### WHAT YOU HAVE TO DO
Your answer should be every line of the records that contains the word "title", copied as it stands.

━━━ RECORDS SUPPLIED ━━━

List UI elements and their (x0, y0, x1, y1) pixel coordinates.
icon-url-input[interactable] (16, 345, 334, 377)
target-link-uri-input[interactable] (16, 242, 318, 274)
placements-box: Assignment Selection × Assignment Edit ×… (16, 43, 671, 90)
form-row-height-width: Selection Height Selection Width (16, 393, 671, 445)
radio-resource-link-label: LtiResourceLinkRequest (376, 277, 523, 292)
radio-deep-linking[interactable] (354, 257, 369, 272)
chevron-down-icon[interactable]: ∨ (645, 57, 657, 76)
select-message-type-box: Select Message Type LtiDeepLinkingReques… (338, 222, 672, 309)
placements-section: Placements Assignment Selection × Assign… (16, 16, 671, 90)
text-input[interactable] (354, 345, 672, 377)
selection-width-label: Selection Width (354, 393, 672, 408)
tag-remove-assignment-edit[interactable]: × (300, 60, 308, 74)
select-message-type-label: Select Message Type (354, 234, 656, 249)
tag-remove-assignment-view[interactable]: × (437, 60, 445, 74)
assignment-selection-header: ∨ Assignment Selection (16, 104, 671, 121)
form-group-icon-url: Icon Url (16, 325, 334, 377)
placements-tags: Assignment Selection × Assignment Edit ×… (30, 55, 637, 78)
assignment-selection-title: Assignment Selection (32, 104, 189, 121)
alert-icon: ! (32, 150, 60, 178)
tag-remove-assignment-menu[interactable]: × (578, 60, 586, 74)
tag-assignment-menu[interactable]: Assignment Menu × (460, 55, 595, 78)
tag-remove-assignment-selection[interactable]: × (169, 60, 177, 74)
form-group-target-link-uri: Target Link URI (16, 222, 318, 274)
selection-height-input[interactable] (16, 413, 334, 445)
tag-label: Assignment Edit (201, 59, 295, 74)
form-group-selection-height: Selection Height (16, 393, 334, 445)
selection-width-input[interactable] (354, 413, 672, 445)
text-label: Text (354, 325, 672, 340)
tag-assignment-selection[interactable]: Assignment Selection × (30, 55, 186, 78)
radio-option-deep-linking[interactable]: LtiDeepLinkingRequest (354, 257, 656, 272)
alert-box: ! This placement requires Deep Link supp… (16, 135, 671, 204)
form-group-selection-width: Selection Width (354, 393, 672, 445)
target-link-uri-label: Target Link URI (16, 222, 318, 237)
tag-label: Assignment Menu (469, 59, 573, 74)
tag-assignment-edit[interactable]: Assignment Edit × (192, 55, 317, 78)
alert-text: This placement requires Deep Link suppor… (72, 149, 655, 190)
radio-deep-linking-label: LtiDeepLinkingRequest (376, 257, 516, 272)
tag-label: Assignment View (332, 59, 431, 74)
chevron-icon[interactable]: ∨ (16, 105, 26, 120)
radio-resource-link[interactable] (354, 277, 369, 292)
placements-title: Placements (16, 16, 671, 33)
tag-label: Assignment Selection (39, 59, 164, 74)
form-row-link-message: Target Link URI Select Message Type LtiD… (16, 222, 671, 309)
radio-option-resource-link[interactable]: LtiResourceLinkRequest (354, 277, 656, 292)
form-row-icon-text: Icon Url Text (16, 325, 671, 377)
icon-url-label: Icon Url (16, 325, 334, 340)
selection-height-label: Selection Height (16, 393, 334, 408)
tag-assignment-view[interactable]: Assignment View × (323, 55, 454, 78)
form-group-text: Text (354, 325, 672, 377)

━━━

### WORKED SOLUTION
assignment-selection-title: Assignment Selection (32, 104, 189, 121)
placements-title: Placements (16, 16, 671, 33)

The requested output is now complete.